Blondel rose violently, his hands clawing the air. "And I must die?" he cried, his voice thick with rage. "I must die because he may be ill? Because—because——" He stopped, struggling with himself, unable, it seemed, to articulate. By-and-by it became apparent that the pause had another origin, for when he spoke he had conquered his passion. "Pardon me," he said, still hoarsely, but in a different tone—the tone of one who saw that violence could not help him. "I was forgetting myself. Life—life is sweet to all, Messer Basterga, and we cannot lightly see it pass from us. To have life within sight, to know it within this room, perhaps within reach——"
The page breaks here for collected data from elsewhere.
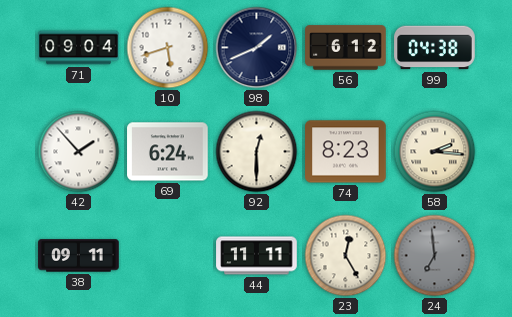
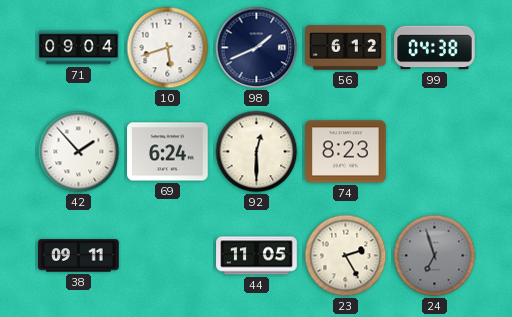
58: 2:16 -> none
44: 11:11 -> 11:05
23: 12:25 -> 2:25
24: 6:59 -> 6:57
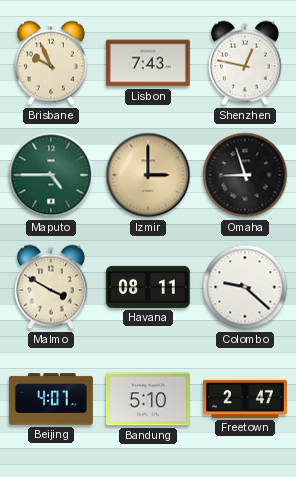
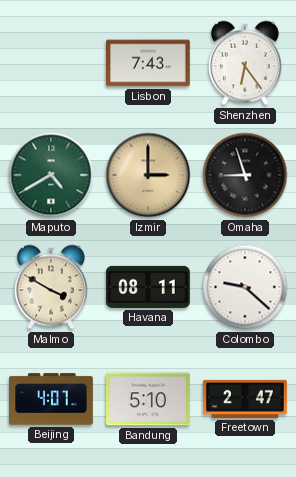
Brisbane: 9:56 -> none
Shenzhen: 12:47 -> 6:24
Maputo: 4:45 -> 4:40
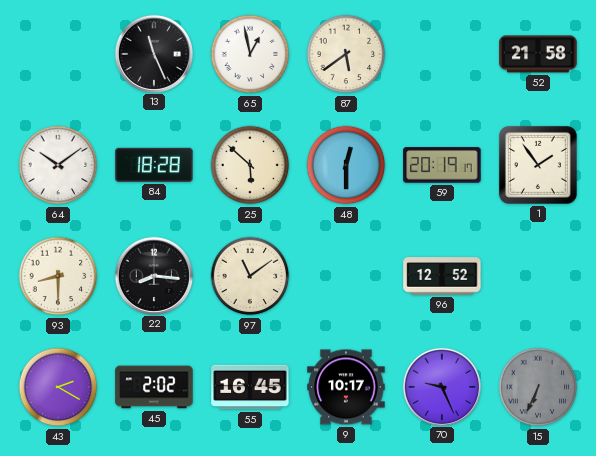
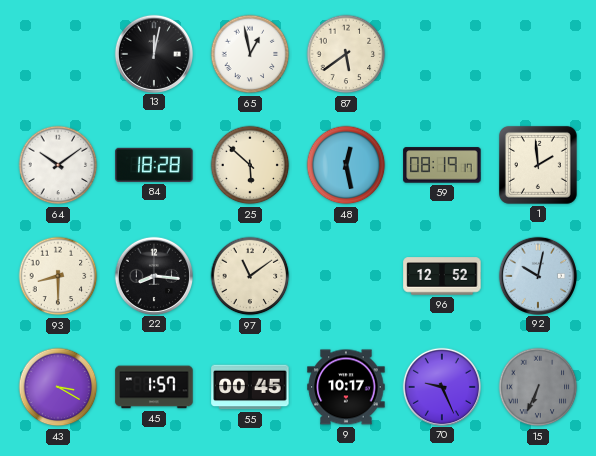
13: 11:26 -> 12:02
52: 21:58 -> none
48: 12:30 -> 12:28
59: 20:19 -> 08:19
1: 1:54 -> 1:59
92: none -> 10:02
43: 2:20 -> 3:20
45: 2:02 -> 1:57
55: 16:45 -> 00:45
"Not quite that," Basterga murmured, his eyes wandering to the steel casket, chained to the wall beside the hearth. "Still, I understand; and, believe me," he added in a tone of sympathy, "I feel for you, Messer Blondel. I feel deeply for you."

"Feel?" the Syndic muttered. For an instant his eyes gleamed savagely, the veins of his temples swelled. "Feel!"

"But what can I do?"

Blondel could have answered, but to what advantage? What could words profit him, seeing that it was a life for a life, and that, as all that a man hath he will give for his life, so there is nothing another hath that he will take for it. Argument was useless; prayer, in view of the other's confession, beside the mark. The magistrate saw this, and made an effort to resume his dignity. "We will talk another day," he murmured, pressing his hand to his brow, "another day!" And he turned to the door. "You will not mention what I have said to you, Messer Basterga?"

"Not a syllable," his host answered, as he followed him out. The abruptness of the departure did not surprise him. "Believe me, I feel for you, Messer Blondel."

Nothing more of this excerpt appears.